Healthy Alpacas throughout Winter
It’s the last full week of February and winter has a firm hold. Snows have been falling and temperatures are in the -20’s C (way below 0 F!). The weatherman says it’s going to stay this way for a few days, and we will take extra time to monitor the alpacas for their comfort and warmth. Even our cattle prefer to be in the barn in this weather.
It’s a great time, though, to do a complete herd health logging as most of the alpacas prefer to hang out and eat hay inside the barn. Wind and snow are not their favorite weather elements.
Daily, as we walk through the barns and corrals, the animals are checked for any signs of lethargy, weight loss, infection and loss of appetite. Alpacas are picky eaters, but during the day, alpacas should be either eating or sitting and chewing (truly ruminating!). Our fuzzy buddies should be nice round barrels with no sign of spiny backbones or ribs showing.
It’s also important to make sure there are enough hay bales set out so that all animals can find a ‘place at the table’. Some alpacas can be a bit domineering, and will sit by the hay bale, and even sleep at the hay bale, and not allow some of the more timid characters a turn at the trough.

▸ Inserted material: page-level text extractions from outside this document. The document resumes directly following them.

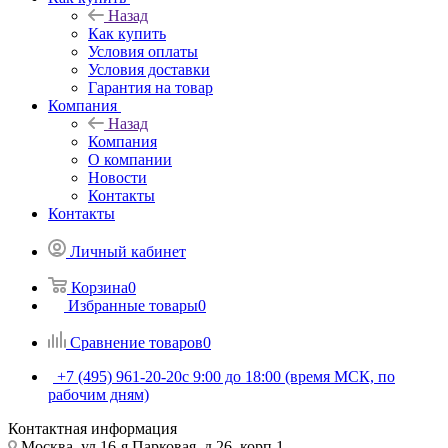
Назад
Как купить
Условия оплаты
Условия доставки
Гарантия на товар
Компания
Назад
Компания
О компании
Новости
Контакты
Контакты
Личный кабинет
Корзина
0
Избранные товары
0
Сравнение товаров
0
+7 (495) 961-20-20
с 9:00 до 18:00 (время МСК, по
рабочим дням)
Контактная информация
Москва, ул.16-я Парковая, д.26, корп.1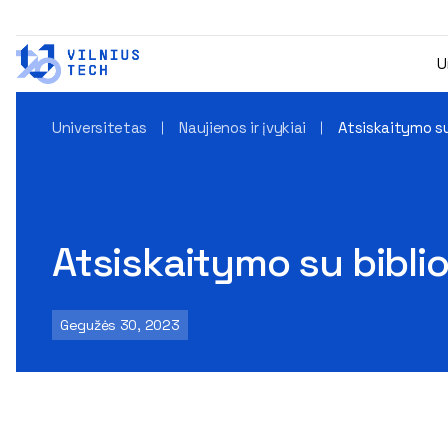
U
Universitetas
Naujienos ir įvykiai
Atsiskaitymo su
Atsiskaitymo su bibli
Gegužės 30, 2023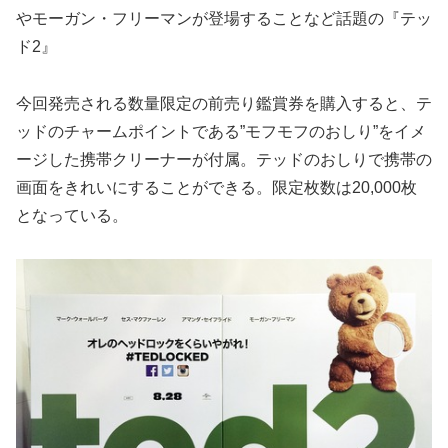
やモーガン・フリーマンが登場することなど話題の『テッ
ド2』
今回発売される数量限定の前売り鑑賞券を購入すると、テ
ッドのチャームポイントである”モフモフのおしり”をイメ
ージした携帯クリーナーが付属。テッドのおしりで携帯の
画面をきれいにすることができる。限定枚数は20,000枚
となっている。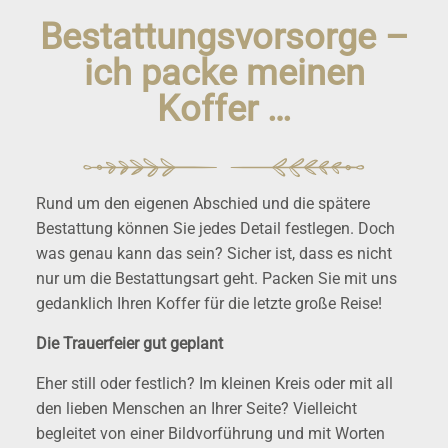
Bestattungsvorsorge –
ich packe meinen
Koffer …
Rund um den eigenen Abschied und die spätere
Bestattung können Sie jedes Detail festlegen. Doch
was genau kann das sein? Sicher ist, dass es nicht
nur um die Bestattungsart geht. Packen Sie mit uns
gedanklich Ihren Koffer für die letzte große Reise!
Die Trauerfeier gut geplant
Eher still oder festlich? Im kleinen Kreis oder mit all
den lieben Menschen an Ihrer Seite? Vielleicht
begleitet von einer Bildvorführung und mit Worten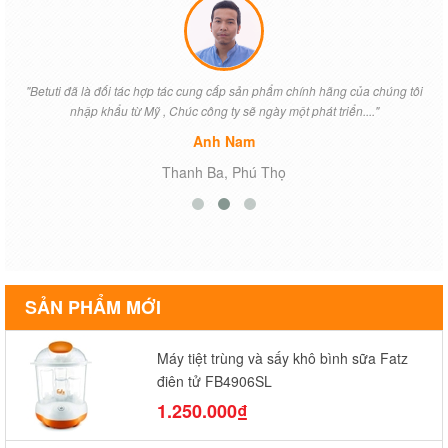
"Betuti đã là đối tác hợp tác cung cấp sản phẩm chính hãng của chúng tôi
nhập khẩu từ Mỹ , Chúc công ty sẽ ngày một phát triển...."
Anh Nam
Thanh Ba, Phú Thọ
SẢN PHẨM MỚI
Máy tiệt trùng và sấy khô bình sữa Fatz
điện tử FB4906SL
1.250.000₫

Herd health logging gives us a chance to look at each animal in more detail. The alpacas are walked through a laneway one-by-one, where we give each animal a good ‘hug’. We look them in the eyes and ears, and everywhere else to make sure all parts are in good working order. Yes, they would really rather not have to do this, but then most of us don’t like to get a check-up either.
In summary, make sure they have continuous access to yummy grass, plus minerals and extra protein, a nice warm barn for winter’s coldest days, lots of company to spit at and talk to, and keep monitoring for any signs of trouble. They’re not much for complaining or letting you know when something’s wrong.
One thing is certain, healthy alpacas make healthy crias (babies), and that’s the best reward of all.